3. Corrected Local Property Tax Assessment
Having reached a conclusion of the subject property's true or market value, the court will determine the correct assessments for the subject property for the 2014, 2015, 2016, 2017, and 2018 tax years. Under N.J.S.A. 54:51A-6(a), commonly referred to as Chapter 123, when the court is satisfied in a non-revaluation year by the evidence presented "that the ratio of the assessed valuation of the subject property to its true value exceeds the upper limit or falls below the lower limit of the common level range, it shall enter judgment revising the taxable value of the property by applying the average ratio to the true value of the property. . . ." N.J.S.A. 54:51A-6(a). This process involves application of the Chapter 123 common level range. N.J.S.A. 54:1-35a(b). The formula for determining the subject property's ratio is:
Assessment / True Value = Ratio
When the ratio of assessed value exceeds the upper limit or falls below the lower limit, the formula for determining the revised taxable value of the property, under N.J.S.A. 54:51A-6(a), is as follows:
True Value x Average Ratio = Revised Taxable Value
In 2014, Mansfield conducted a municipal-wide revaluation. Therefore, for the 2014 tax year Chapter 123 is not applicable, and the ratio is deemed to be 100%. See N.J.S.A. 54:51A-6d; Brown, 19 N.J. Tax at 373; Elrabie v. Franklin Lakes Bor., 24 N.J. Tax 158, 179-180 (Tax 2008).
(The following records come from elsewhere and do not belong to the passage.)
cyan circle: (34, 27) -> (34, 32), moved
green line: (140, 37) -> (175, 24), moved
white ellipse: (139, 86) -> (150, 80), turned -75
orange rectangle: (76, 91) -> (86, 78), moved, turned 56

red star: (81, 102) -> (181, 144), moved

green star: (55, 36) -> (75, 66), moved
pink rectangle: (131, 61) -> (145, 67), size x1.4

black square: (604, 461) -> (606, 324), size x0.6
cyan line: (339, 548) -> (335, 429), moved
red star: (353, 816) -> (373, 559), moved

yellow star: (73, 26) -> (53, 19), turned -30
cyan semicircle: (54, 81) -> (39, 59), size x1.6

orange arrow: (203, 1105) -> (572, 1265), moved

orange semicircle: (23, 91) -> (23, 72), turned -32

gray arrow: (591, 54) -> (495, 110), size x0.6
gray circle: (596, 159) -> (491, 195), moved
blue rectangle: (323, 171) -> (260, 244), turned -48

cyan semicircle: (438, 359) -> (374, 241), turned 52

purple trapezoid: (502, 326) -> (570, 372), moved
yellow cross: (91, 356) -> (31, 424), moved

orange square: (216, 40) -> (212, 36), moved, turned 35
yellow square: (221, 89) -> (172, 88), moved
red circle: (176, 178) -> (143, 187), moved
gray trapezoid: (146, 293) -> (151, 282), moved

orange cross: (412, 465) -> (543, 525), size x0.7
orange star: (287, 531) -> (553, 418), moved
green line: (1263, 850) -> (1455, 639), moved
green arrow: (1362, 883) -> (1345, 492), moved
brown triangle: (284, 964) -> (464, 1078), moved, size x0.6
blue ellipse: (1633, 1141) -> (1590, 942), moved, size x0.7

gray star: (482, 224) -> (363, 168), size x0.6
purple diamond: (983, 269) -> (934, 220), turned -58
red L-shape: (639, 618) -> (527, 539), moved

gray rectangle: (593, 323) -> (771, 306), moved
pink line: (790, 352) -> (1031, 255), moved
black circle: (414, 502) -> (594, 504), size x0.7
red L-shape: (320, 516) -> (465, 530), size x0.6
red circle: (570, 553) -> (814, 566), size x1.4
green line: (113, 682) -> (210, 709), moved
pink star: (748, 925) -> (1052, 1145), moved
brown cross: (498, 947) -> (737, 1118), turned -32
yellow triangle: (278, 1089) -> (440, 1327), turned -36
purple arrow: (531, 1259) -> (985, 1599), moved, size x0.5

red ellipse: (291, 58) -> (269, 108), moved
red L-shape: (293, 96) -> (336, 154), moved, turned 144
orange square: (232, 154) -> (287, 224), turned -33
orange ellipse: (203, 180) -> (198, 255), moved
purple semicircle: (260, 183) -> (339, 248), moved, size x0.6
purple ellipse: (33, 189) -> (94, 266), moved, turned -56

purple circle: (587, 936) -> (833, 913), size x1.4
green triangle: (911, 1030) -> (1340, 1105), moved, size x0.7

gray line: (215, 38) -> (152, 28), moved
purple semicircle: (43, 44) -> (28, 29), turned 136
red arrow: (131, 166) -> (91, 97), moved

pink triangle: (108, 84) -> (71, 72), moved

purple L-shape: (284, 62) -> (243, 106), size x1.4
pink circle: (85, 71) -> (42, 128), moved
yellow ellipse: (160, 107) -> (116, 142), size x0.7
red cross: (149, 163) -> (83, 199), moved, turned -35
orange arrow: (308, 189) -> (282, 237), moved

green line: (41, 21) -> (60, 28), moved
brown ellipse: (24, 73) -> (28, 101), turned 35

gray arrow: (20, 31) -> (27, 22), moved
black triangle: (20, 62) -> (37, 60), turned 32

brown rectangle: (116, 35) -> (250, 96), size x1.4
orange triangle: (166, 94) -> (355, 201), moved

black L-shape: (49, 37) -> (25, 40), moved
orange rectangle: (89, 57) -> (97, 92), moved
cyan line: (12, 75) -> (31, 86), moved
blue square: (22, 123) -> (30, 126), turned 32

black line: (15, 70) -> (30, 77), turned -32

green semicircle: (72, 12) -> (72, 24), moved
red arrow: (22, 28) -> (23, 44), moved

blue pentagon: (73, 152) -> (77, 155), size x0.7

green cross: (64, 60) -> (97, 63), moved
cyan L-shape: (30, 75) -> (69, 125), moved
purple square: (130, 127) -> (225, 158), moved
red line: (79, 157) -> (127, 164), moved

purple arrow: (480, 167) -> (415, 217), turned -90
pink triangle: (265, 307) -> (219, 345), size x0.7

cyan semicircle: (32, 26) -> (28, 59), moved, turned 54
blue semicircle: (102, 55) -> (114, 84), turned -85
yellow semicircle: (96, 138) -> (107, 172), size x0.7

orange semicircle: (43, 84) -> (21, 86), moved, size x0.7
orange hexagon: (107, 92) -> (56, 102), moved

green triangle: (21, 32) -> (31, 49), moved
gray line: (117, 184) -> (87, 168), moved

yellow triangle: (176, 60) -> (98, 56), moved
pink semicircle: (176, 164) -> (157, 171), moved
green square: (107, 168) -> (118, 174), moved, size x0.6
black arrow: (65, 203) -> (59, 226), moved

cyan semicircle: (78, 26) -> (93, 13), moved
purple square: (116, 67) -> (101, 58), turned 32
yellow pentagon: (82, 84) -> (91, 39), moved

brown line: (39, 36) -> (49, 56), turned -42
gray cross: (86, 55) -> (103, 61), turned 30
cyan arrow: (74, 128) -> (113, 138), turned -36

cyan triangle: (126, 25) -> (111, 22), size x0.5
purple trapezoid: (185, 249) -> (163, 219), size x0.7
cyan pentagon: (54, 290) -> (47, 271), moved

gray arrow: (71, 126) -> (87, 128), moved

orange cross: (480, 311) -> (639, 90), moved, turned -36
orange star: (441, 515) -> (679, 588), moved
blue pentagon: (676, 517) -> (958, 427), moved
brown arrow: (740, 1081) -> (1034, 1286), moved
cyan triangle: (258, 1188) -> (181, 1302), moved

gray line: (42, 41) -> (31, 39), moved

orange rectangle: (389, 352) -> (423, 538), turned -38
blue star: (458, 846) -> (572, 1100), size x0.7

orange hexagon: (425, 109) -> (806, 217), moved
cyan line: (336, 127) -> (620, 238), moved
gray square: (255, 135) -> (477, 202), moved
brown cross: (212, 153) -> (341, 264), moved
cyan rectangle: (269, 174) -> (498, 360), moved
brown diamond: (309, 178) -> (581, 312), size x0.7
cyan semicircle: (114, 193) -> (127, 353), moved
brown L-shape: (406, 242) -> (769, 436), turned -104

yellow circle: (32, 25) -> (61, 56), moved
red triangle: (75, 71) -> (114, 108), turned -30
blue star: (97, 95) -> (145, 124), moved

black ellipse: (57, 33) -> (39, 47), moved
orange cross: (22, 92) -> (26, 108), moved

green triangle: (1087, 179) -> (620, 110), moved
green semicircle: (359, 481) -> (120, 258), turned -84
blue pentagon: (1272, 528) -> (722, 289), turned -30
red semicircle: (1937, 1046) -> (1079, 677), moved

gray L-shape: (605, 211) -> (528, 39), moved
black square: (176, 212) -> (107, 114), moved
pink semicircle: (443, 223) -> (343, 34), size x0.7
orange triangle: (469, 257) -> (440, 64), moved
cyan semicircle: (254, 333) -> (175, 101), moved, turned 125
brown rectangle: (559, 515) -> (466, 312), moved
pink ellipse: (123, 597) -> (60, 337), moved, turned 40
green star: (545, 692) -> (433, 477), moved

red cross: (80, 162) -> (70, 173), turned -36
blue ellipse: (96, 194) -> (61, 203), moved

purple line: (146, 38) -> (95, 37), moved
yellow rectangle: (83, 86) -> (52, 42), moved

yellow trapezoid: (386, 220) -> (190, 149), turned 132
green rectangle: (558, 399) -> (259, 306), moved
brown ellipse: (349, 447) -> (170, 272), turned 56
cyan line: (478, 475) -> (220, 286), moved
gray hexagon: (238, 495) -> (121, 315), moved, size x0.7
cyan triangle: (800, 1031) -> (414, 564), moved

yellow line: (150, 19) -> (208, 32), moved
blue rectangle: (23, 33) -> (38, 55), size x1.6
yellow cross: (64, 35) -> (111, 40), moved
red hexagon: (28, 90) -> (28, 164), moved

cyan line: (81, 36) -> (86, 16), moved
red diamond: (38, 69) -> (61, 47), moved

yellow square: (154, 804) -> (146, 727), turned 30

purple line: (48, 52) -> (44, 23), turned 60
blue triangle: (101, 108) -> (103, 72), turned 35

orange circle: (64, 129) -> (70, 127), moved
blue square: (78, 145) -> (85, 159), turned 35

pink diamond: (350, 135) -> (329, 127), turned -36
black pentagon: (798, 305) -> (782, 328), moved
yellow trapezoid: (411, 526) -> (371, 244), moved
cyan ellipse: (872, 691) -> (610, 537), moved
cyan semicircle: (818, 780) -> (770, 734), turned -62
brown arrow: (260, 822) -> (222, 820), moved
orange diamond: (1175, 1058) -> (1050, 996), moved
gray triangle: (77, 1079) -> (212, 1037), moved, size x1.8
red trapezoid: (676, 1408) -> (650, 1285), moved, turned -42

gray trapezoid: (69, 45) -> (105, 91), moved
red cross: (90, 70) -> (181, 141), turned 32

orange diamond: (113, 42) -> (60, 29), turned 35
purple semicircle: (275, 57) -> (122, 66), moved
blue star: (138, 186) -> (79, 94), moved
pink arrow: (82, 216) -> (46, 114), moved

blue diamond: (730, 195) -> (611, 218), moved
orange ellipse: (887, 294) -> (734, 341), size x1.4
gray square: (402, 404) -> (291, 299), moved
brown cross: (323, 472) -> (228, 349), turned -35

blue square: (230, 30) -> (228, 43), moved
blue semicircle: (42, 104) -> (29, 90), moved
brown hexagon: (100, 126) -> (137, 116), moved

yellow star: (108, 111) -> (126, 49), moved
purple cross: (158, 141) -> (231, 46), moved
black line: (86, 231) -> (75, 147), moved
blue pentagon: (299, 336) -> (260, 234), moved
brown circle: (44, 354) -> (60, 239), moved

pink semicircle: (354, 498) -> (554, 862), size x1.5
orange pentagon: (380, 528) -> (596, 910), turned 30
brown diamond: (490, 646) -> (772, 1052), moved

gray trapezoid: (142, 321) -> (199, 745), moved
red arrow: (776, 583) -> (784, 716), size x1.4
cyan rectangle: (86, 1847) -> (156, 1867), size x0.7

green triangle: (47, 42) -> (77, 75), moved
Consequently, the subject property's assessment for the 2014 tax year is $32,100,000.
Accordingly, a judgment establishing the subject property's tax assessment for the tax year 2014 will be entered as follows:
Land
$13,736,300
Improvement
$18,363,700
Total
$32,100,000
For the 2015 tax year, the ratio of total assessed value, $33,190,600, to true market value, $32,100,000, yields a ratio of 1.034% ($33,190,600 / $32,100,000 = 1.034%), which exceeds 100%. Consequently, the subject property's assessment calculation for the 2015 tax year is:
$32,100,000 x .9621 = $30,883,400 [ROUNDED]
Accordingly, a judgment establishing the local property tax assessment for the subject property for tax year 2015 will be entered as follows:
Land
$13,736,300
Improvement
$17,147,100
Total
$30,883,400
For the 2016 tax year, the ratio of total assessed value, $33,190,600, to true market value, $32,100,000, yields a ratio of 1.034% ($33,190,600 / $32,100,000 = 1.034%), which exceeds 100%. Consequently, the subject property's assessment calculation for the 2016 tax year is:
$32,100,000 x .9467 = $30,389,100 [ROUNDED]
Accordingly, a judgment establishing the local property tax assessment for the subject property for tax year 2016 will be entered as follows:
Land
$13,736,300
Improvement
$16,652,800
Total
$30,389,100
For the 2017 tax year, the ratio of total assessed value, $33,190,600, to true market value, $32,100,000, yields a ratio of 1.034% ($33,190,600 / $32,100,000 = 1.034%), which exceeds 100%. Consequently, the subject property's assessment calculation for the 2017 tax year is:
$32,100,000 x .9414 = $30,218,900 [ROUNDED]
Accordingly, a judgment establishing the local property tax assessment for the subject property for tax year 2017 will be entered as follows:
Land
$13,736,300
Improvement
$16,482,600
Total
$30,218,900
For the 2018 tax year, the ratio of total assessed value, $33,190,600, to true market value, $32,100,000, yields a ratio of 1.034% ($33,190,600 / $32,100,000 = 1.034%), which exceeds 100%. Consequently, the subject property's assessment calculation for the 2018 tax year is:
$32,100,000 x .9262 = $29,731,000 [ROUNDED]
Accordingly, a judgment establishing the local property tax assessment for the subject property for tax year 2018 will be entered as follows:
Land
$13,736,300
Improvement
$15,994,700
Total
$29,731,000
Contemporaneously with the issuance of this opinion, the court is entering the above-referenced judgments.